• [To do] Whenever the word "Tirana" turns up in a line of the data below, copy that line.

• [Source material]
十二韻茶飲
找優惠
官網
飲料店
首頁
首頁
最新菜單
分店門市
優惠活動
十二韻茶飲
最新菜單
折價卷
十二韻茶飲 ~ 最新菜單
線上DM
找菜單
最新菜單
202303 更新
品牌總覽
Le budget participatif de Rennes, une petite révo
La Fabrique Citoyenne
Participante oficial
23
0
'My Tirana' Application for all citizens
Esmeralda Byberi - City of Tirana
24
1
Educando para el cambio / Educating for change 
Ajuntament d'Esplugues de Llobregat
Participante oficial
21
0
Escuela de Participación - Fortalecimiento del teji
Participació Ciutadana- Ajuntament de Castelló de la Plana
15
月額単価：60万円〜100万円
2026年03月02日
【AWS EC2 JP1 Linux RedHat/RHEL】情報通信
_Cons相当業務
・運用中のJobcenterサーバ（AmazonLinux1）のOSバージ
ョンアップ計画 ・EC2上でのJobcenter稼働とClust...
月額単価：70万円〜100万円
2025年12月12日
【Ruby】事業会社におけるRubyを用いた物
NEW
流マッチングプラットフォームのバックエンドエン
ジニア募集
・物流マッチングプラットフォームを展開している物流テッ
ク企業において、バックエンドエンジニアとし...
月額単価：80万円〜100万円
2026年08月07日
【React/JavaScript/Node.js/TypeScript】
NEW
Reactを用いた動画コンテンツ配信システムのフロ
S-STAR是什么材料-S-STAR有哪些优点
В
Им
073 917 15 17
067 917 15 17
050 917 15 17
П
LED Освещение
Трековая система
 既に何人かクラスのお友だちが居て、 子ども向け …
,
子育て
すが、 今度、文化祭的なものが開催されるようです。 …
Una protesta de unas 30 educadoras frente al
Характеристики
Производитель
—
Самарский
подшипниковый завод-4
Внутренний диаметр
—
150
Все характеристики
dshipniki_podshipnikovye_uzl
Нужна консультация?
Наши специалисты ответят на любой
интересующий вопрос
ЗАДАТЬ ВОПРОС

• [Result]
'My Tirana' Application for all citizens
Esmeralda Byberi - City of Tirana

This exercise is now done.